During the physiological reduction of SQR by succinate, two electrons are introduced to the flavin at the active site, and these are then distributed among the several redox-active centers of the enzyme. Critical to enzyme turnover is the two- electron reduction of UQ to its hydroquinone form, UQH2, which then departs from the UQ-binding site. Despite the fact that electron transfer between the [3Fe–4S] cluster and UQ is severely compromised in the SdhB- His207Thr variant, it is observed to exhibit near wild-type activity in steady-state succinate:ubiquinone assays (Table 1). In this variant, the reduction potential of the [3Fe–4S] center (+2 mV)[9] is decreased by the mutation to a lower value than that of the heme (+36 mV). Combined with our findings that the [3Fe–4S]/heme electron-transfer parameters are unchanged compared to the wild-type enzyme, this indicates that reduction of UQ can most likely proceed efficiently via the heme. The reduction potential of the [3Fe–4S] cluster in the SdhB-Ile209Lys (+150 mV) and SdhB-Ile209Ala (+125 mV) variants are both considerably higher than those of UQ (+90 mV) and the heme (+36 mV), indicating that efficient reduction of UQ via the heme is unlikely when electron transfer between the [3Fe–4S] cluster and heme is compromised. This is apparent in the decreased activity of both of these variants compared to the wild-type enzyme (Table 1), although structural changes to the UQ-binding site in the SdhB-Ile209Lys variant may also be involved. This analysis also shows that in SQR occupancy of the UQ-binding site is a prerequisite for efficient electron transfer to the heme and that the process involves pure electron tunneling. These latter results are consistent with previous steady-state kinetic studies also suggesting that occupancy of the quinone site is essential for rapid reduction of the heme,[16] but they also suggest that in the wild-type enzyme the electron can rapidly shuttle between the reduced heme and quinone (k1, Figure 1).

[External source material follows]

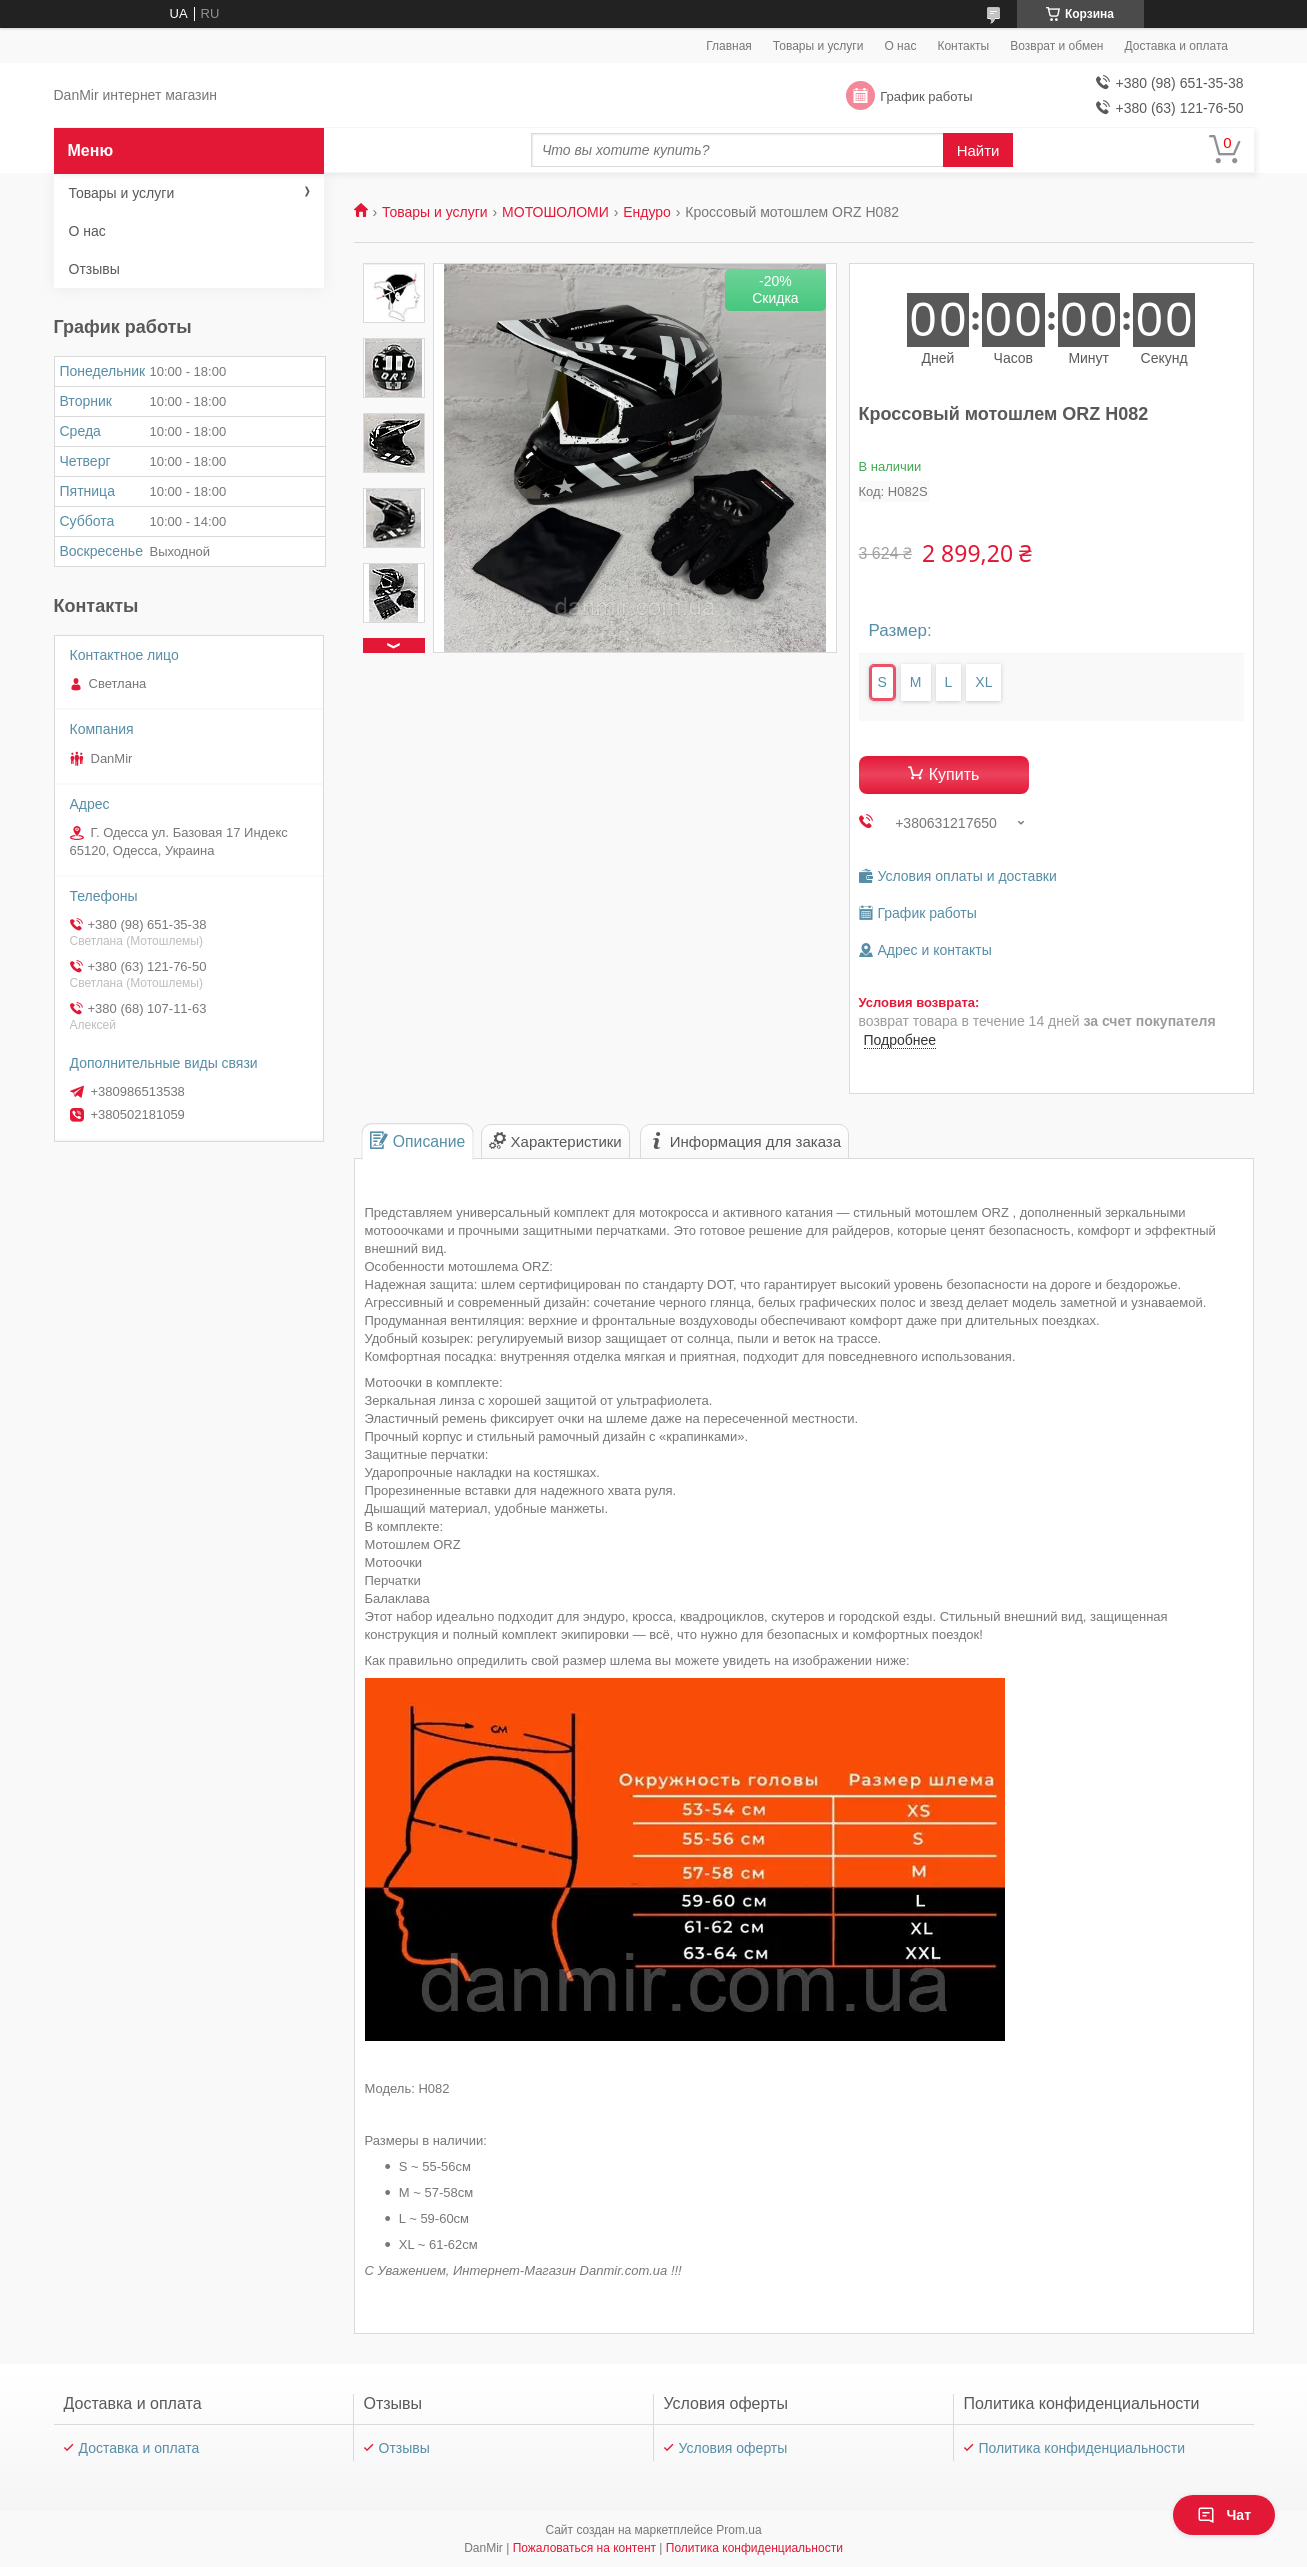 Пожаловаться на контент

As noted above, during the two-electron oxidation of succinate resulting in formation of FADH2, the electrons sequentially enter the chain of iron–sulfur clusters of SQR. The first electron initially ends up at the highest potential iron sulfur cluster ([3Fe–4S]), and consistent with the data reported here and our previous studies,[16] this is followed by quinone reduction to the stabilized semiquinone, which is in rapid equilibration with the heme. The present work demonstrates that perturbation of the quinone-binding pocket by mutation can significantly influence the rate of heme reduction in complex II. Relevant to this are the data shown in Table 1 for the steady-state kinetics of the SdhB-Pro160 variants that indicates that this residue is also important in electron transfer between the [3Fe–4S] and quinone (consistent with the HARLEM pathway analysis). It should be noted that in humans mutation of the residue equivalent to E. coli SdhB-Pro160 (human SdhB-Pro197) has been associated with paragangliomas and phaeochromocytoma tumors.[39−41] It has also been noted that of the germline mutations identified in human complex II, those in the SDHB gene are most frequently associated with malignancy and a poor clinical prognosis.[41−43] Recent studies of mammalian complex II have called increasing attention to the role of the enzyme as a generator of reactive oxygen species (ROS).[20,21] Available evidence suggests that both the flavin semiquinone[20,44,45] and ubisemiquinone radical[46−48] are likely sources of ROS. The data presented here show that the rate of electron transfer in complex II is altered by mutations that perturb the quinone-binding region even when they do not significantly affect overall enzyme activity. Because many of the missense substitutions of complex II associated with human diseases map to the quinone-binding region of the enzyme,[22,49] it seems likely that alteration of electron distribution in the quinone-binding domain, although having only subtle effects on activity, may nevertheless increase the propensity for the enzyme to produce ROS.

In summary, these studies show that complex II conserved amino acids SdhB-His207, SdhB-Ile209, and SdhB-Pro160 of the E. coli enzyme are part of the preferred electron-transfer pathway.